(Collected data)

________________________________________

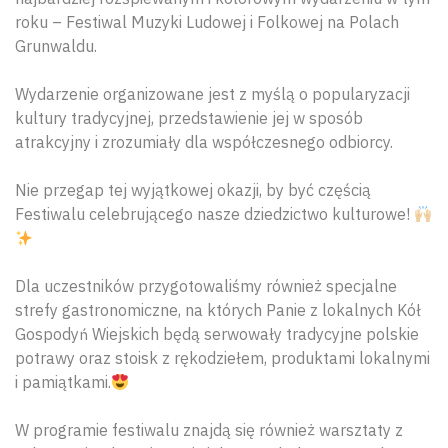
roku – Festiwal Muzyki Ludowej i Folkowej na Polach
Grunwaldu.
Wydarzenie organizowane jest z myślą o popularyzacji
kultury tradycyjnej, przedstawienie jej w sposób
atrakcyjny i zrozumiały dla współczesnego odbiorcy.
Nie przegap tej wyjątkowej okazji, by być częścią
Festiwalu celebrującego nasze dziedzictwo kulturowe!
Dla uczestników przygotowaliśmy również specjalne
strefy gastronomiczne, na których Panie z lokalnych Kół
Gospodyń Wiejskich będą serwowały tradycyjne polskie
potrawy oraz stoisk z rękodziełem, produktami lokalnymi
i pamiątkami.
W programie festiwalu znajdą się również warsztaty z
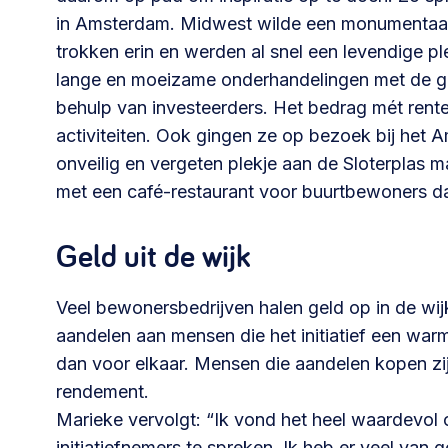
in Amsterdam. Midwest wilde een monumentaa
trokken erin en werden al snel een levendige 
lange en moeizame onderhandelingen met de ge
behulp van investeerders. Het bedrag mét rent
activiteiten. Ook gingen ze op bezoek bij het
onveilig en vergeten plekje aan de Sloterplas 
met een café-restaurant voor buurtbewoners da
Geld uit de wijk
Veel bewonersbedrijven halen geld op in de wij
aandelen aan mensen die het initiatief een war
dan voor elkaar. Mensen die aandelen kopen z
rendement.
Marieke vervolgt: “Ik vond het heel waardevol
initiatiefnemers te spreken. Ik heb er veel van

________________________________________

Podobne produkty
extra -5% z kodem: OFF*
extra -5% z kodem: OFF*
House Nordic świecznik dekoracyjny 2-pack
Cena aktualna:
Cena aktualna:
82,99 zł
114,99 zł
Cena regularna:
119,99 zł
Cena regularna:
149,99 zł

________________________________________

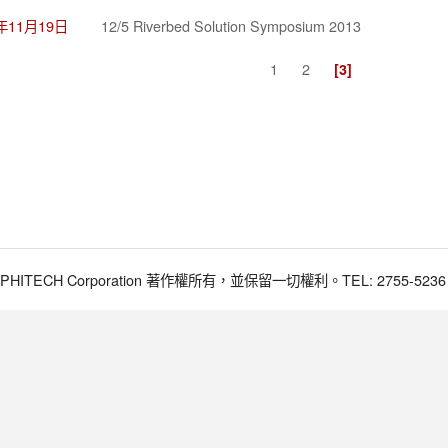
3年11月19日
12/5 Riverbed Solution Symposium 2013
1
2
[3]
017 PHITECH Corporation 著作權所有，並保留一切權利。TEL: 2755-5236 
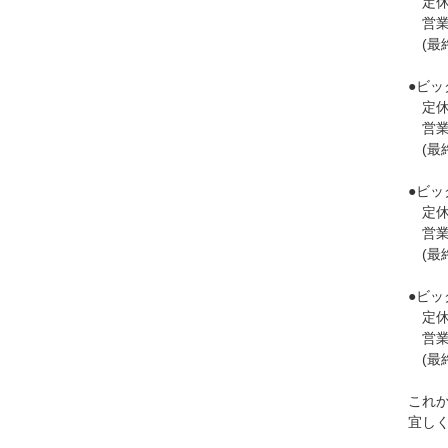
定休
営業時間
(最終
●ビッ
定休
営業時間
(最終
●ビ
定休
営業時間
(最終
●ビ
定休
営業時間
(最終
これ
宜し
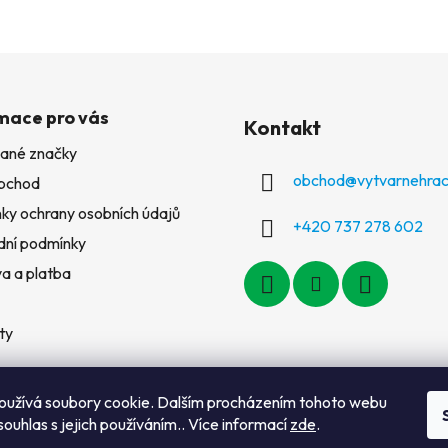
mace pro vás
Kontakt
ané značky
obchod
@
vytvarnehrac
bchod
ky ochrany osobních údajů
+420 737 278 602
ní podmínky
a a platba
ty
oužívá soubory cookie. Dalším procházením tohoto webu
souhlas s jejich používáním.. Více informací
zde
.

________________________________________

Among the lines above, find the ones containing "aandelen" and copy them.

aandelen aan mensen die het initiatief een war
dan voor elkaar. Mensen die aandelen kopen z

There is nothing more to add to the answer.